National Historic Heritage of Brazil
- Designated: 1938
- Reference no.: 30

= Church and Convent of Our Lady of the Exile =

Church and convent in Salvador, Brazil

The Church and Convent of Our Lady of the Exile (Igreja e Convento de Nossa Senhora do Desterro) is a 17th-century Roman Catholic church located in Salvador, Bahia, Brazil. The Convent of Our Lady of the Exile was the first female convent constructed in Brazil. Construction of the convent began in 1681 due to the donation of a large fortune of Dona Antônia de Góis, a member of the order. The church building is noted for its elaborate portal in the Rococo style. Its belvedere was the first in Salvador, followed by that of the Convent of Lapa. The high altar has images of Saint Clare, the founder of the order, and Saint Francis; they date to the mid-18th century. The interior of the church was largely renovated in the Neoclassical style in the 19th century. The church was listed as a historic structure by the National Historic and Artistic Heritage Institute in 1938.

==History==

The Convent of Our Lady of the Exile was the first female convent in Brazil. Nuns of the Order of Saint Clare, the counterpart to the Franciscan order, arrived in Salvador in 1677 from the Convent of Santa Clara of Évora, Portugal. Construction of the convent began in 1681 on the site of a small residence of the Clares. It was largely constructed due to the donation of a large fortune of Dona Antônia de Góis, a member of the order.

==Location==

The church and convent, now surrounded by dense residential neighborhoods, was established outside of the walls of the city of Salvador. It was located on second range of hills on the outskirts of the city and overlooked the Tororo Dyke (Dique de Tororo). The church and convent are located in close proximity to the Church of the Blessed Sacrament of Saint Anne.

==Structure==

The Church and Convent of Our Lady of the Exile was built around two courtyards. Its belvedere, the first in Salvador, is typical of convents in Portugal in the 17th and 18th centuries.
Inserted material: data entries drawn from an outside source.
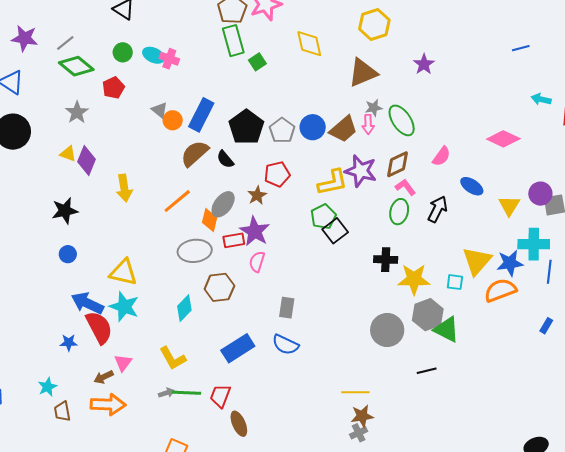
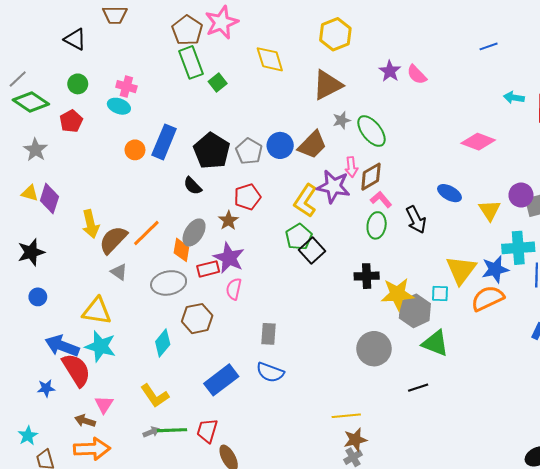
cyan ellipse: (154, 55) -> (119, 106), moved
gray triangle: (160, 110) -> (119, 272), moved
pink arrow: (368, 124) -> (351, 167), moved
brown semicircle: (195, 153) -> (113, 240), moved
pink semicircle: (441, 156) -> (417, 75), moved, turned 105
yellow L-shape: (333, 182) -> (305, 201), turned 140
black arrow: (438, 209) -> (416, 220), turned 132
gray hexagon: (428, 315) -> (415, 311), moved
brown arrow: (104, 377) -> (85, 421), turned 48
The complex was completed over approximately a century. Its tower was completed in the early 18th century, and is "crowned by one of the first and most beautiful domes in Salvador." The church has a single nave, chancel, a lower choir, and upper choir. The altar has elements from the 18th century, notably 18th-century images Saint Clare and Saint Francis. Similarly to many churches in Salvador of the 19th century, its Baroque wood carvings were replaced with those of Neoclassical design. The external portal is of lioz limestone imported from Lisbon in 1754.

==Protected status==

The Church and Convent of Our Lady of the Exile was listed as a historic structure by the National Institute of Historic and Artistic Heritage in 1938 under inscription number 30.

==Access==

The Church and Convent of Our Lady of the Exile is not open to the public and may not be visited.